Songs come as they come, as the spirit moves, though sometimes circumstances determine which one you have the time or urge or leave to do first. For example, one of my most fertile periods of writing came when I had a daily commute on the DC Metro subway, and, guitar-playing being, shall we say, "unrecommended," I wrote words. Often with a tune in mind, but not always. Then when I'd get home, I'd try the tune out, chuck it and start a new one.
Sometimes my lyrics fell into such regular form that I could and did use the chorus of one song for the verse tune of another (totally unconsciously, of course) -- I had to change the newer one once I noticed the similarity.
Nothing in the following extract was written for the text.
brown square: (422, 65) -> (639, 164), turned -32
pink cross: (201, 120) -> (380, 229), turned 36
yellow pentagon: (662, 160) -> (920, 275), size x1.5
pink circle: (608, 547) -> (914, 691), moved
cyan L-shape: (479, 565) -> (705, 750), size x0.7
And sometimes that regularity was enough to chuck the whole lyric (it was obvious thjat no good tune could be made to follow that well-trodden scansion path, so banal was it).
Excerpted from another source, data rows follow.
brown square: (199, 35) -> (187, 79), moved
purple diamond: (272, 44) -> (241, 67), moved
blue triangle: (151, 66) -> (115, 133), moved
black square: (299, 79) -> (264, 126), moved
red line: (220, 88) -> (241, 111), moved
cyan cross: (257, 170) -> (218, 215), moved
I do have a problem when trying to make up tunes -- the first time through, it's new, the second time through parts of the new tune remind me of an existing song (usually not mine), and by the third time through, I'm playing that song, the pre-existing-not-mine song. I lose more good ideas that way. And I'm never clever enough to start a recording before I go through this process, since the spur of the moment is when I start playing, making preparation an after-thought.
I have found that ideas are the hard part, and the easy part, too. If you're trying to write a country-oid song, you can take any well-known phrase and make it your lyrical hook. I looked up above in the thread and saw that someone wrote "harder for me." OK, that's not an outstanding phrase, but here goes:
It's harder for me to forget you
Than it seems it is for you.
It's harder for me to make my mind up
And say the words, "We're through."
Falling in love was the easiest thing,
I'll tell you, you can take it from me.
So however hard it was on you,
It's harder for me.
That's pretty bad, and doesn't take a twist on the meaning of the words in the phrase (I could only think of something bawdy from the phrase "It's harder for me," so I went with maudlin instead), which is the more common "country" approach. I can produce a lyric pretty quickly, if I don't care what I write, but to get something good, the emotion should be deeper than the drivel I wrote up there.